Queer Places:
Joy Lounge, 551 Ponce De Leon Ave NE, Atlanta, GA 30308
Club Centaur, 1037 Peachtree St NE, Atlanta, GA 30309
Westview Cemetery
Atlanta, Fulton County, Georgia, USA
William Allen "Billy" Jones (July 15, 1921 – February 25, 2003), known as Atlanta’s “Still Living Legend”, launched the Phyllis Killer Oscars in 1968 as a high-camp tribute to those working behind the show scenes. Billy was raised on Myrna Loy, the glamorous comedic movie star of the 1930s who portrayed Nora Lee in the Thin Man detective film series. Joining the navy in WWII (“I had been very much influenced by Ginger Rogers and Fred Astaire in The Fleet’s In”), Jones returned to Atlanta to make Peachtree beautiful as a decorator. In the mid-1960s, Jones approached Frank Powell, who had just opened the Joy Lounge, about a female impersonation show. Although it was against the law, Phyllis Killer and Her Darling Daughters began performing on a makeshift stage, charging 50c cover.

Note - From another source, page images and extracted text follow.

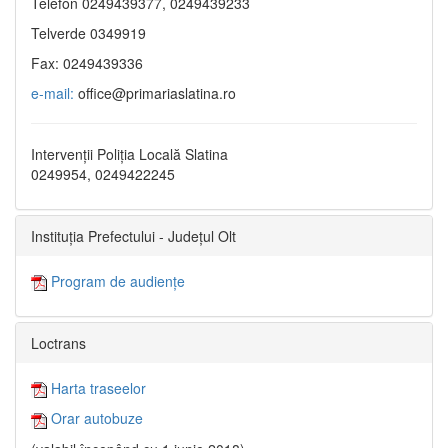
Telefon 0249439377, 0249439233
Telverde 0349919
Fax: 0249439336
e-mail:
office@primariaslatina.ro
Intervenții Poliția Locală Slatina
0249954, 0249422245
Instituția Prefectului - Județul Olt
Program de audiențe
Loctrans
Harta traseelor
Orar autobuze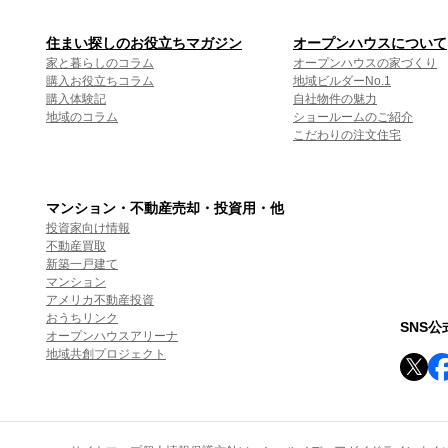
住まい探しのお役立ちマガジン
オープンハウスについて
家と暮らしのコラム
オープンハウスの家づくり
購入お役立ちコラム
地域ビルダーNo.1
購入体験記
自社物件の魅力
地域のコラム
ショールームのご紹介
こだわりの注文住宅
マンション・不動産売却・投資用・他
投資家向け情報
不動産買取
新築一戸建て
マンション
アメリカ不動産投資
おうちリンク
SNS
オープンハウスアリーナ
地域共創プロジェクト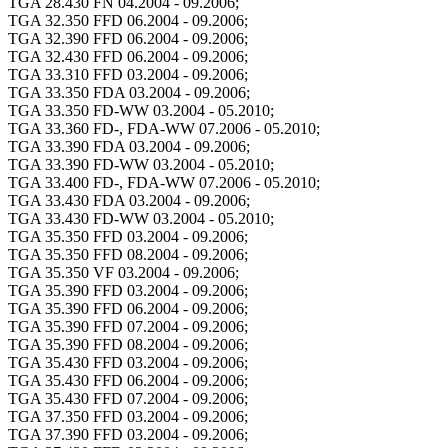
TGA 28.430 FN 04.2004 - 09.2006;
TGA 32.350 FFD 06.2004 - 09.2006;
TGA 32.390 FFD 06.2004 - 09.2006;
TGA 32.430 FFD 06.2004 - 09.2006;
TGA 33.310 FFD 03.2004 - 09.2006;
TGA 33.350 FDA 03.2004 - 09.2006;
TGA 33.350 FD-WW 03.2004 - 05.2010;
TGA 33.360 FD-, FDA-WW 07.2006 - 05.2010;
TGA 33.390 FDA 03.2004 - 09.2006;
TGA 33.390 FD-WW 03.2004 - 05.2010;
TGA 33.400 FD-, FDA-WW 07.2006 - 05.2010;
TGA 33.430 FDA 03.2004 - 09.2006;
TGA 33.430 FD-WW 03.2004 - 05.2010;
TGA 35.350 FFD 03.2004 - 09.2006;
TGA 35.350 FFD 08.2004 - 09.2006;
TGA 35.350 VF 03.2004 - 09.2006;
TGA 35.390 FFD 03.2004 - 09.2006;
TGA 35.390 FFD 06.2004 - 09.2006;
TGA 35.390 FFD 07.2004 - 09.2006;
TGA 35.390 FFD 08.2004 - 09.2006;
TGA 35.430 FFD 03.2004 - 09.2006;
TGA 35.430 FFD 06.2004 - 09.2006;
TGA 35.430 FFD 07.2004 - 09.2006;
TGA 37.350 FFD 03.2004 - 09.2006;
TGA 37.390 FFD 03.2004 - 09.2006;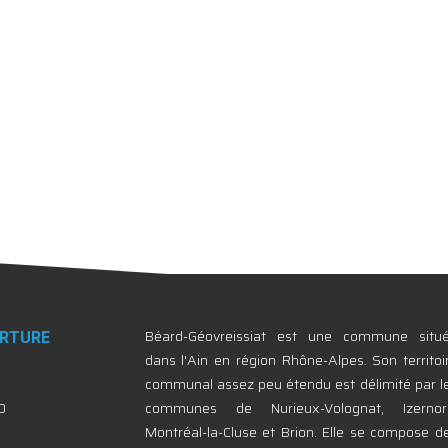
Béard-Géovreissiat est une commune situ
ERTURE
dans l'Ain en région Rhône-Alpes. Son territoi
communal assez peu étendu est délimité par l
0
communes de Nurieux-Volognat, Izernor
Montréal-la-Cluse et Brion. Elle se compose d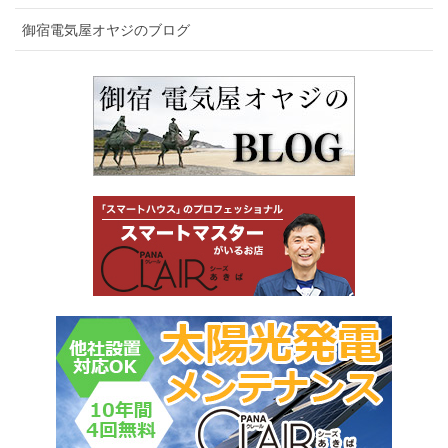
御宿電気屋オヤジのブログ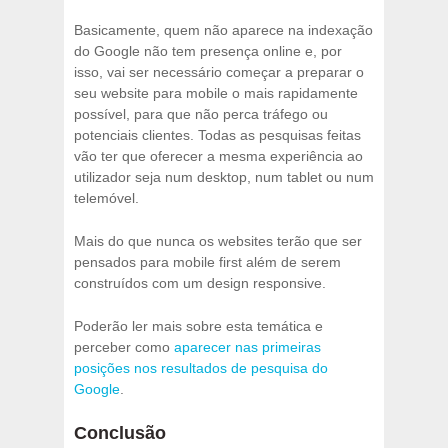
Basicamente, quem não aparece na indexação
do Google não tem presença online e, por
isso, vai ser necessário começar a preparar o
seu website para mobile o mais rapidamente
possível, para que não perca tráfego ou
potenciais clientes. Todas as pesquisas feitas
vão ter que oferecer a mesma experiência ao
utilizador seja num desktop, num tablet ou num
telemóvel.
Mais do que nunca os websites terão que ser
pensados para mobile first além de serem
construídos com um design responsive.
Poderão ler mais sobre esta temática e
perceber como
aparecer nas primeiras
posições nos resultados de pesquisa do
Google
.
Conclusão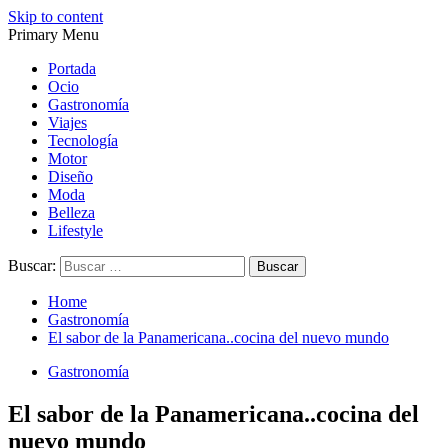
Skip to content
Primary Menu
Magazine de gastronomía, belleza, ocio, viajes, motor, tecnología,
Magazine de gastronomía, belleza, ocio, viajes, motor, tecnología,
diseño…
diseño…
Portada
Ocio
Gastronomía
Viajes
Tecnología
Motor
Diseño
Moda
Belleza
Lifestyle
Buscar:
Home
Gastronomía
El sabor de la Panamericana..cocina del nuevo mundo
Gastronomía
El sabor de la Panamericana..cocina del
nuevo mundo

William Allen Jones was born in Griffin, Georgia, to Henry Hiram Jones Jr. (1898-1983) and Myrtle Barber Jones (1901-1992). He had six siblings: Frank Hiram Jones (1919-1995), Roselyn Jones Wilson (1922-2016), Raymond Jones (1926- ), Aurie Jean Jones Brown (1927-2016), Henry Hiram Jones III (1929-1929), and Myrtle Jones Hunt (born 1932).
After serving in the Navy in World War II, Jones moved back to Atlanta. He designed traffic-stopping display windows for the old Franklin Simon women's store on Peachtree Street, one of which featured a jukebox and jitterbug dancers, said his sister Roselyn Wilson of Snellville. He had a collection of 900 movies, and every square inch of wall space in his house was covered with stars' photographs, many of whom were his friends, said another sister, Myrtle Hunt of Atlanta. Jones was high camp and comedy in drag.
Performing as Phyllis Killer, Shirley Temple Jones, and Billy Jones and his Darling Daughters, Jones brought respectability and visibility to drag shows, said Moon. He organized and emceed the popular Phyllis Killer Oscars for 17 years, honoring the city's best drag performers. "His goal was to bring drag to Peachtree Street, and he did in Club Centaur," said Gresham. People by the tour bus load came to his shows. In time, Jones began delivering meals on wheels. Saddened by the poverty he saw, he volunteered at Cosby Spears Towers. His success in giving the older residents a new sense of purpose led to a paid position, said Gresham. He was repeatedly honored for his accomplishments over 20 years as director of the senior center. "Billy was one of the sweetest, kindest, and wackiest men you'd ever want to meet," said Moon. "He lived his life larger than most of us."
Billy Jones brought Atlanta gays out of the closet. It was the early 1960s and, as he told his friend Hal Gresham of Atlanta, "It's time for us to get these people out of the closet and into the street." That he did. He brought drag shows to Peachtree Street, was a founding member of the Atlanta Gay Center and participated in every Gay Pride March but one, said his friend Earl Moon of Atlanta. He was raising the gay profile in Atlanta before the Stonewall riots in 1969 that gave birth to the modern gay rights movement. The Atlanta History Center sought out Jones' collection of gay publications, which he recently donated to its Kenan Research Center. "We were thrilled to get it," said Kenan director Michael Rose of Smyrna. "That collection documents the gay life in the South and in the nation." There is 7 cubic feet of publications in Jones' collection - many early underground magazines and newspapers - and it is a significant addition to the center's gay and lesbian material, said Rose.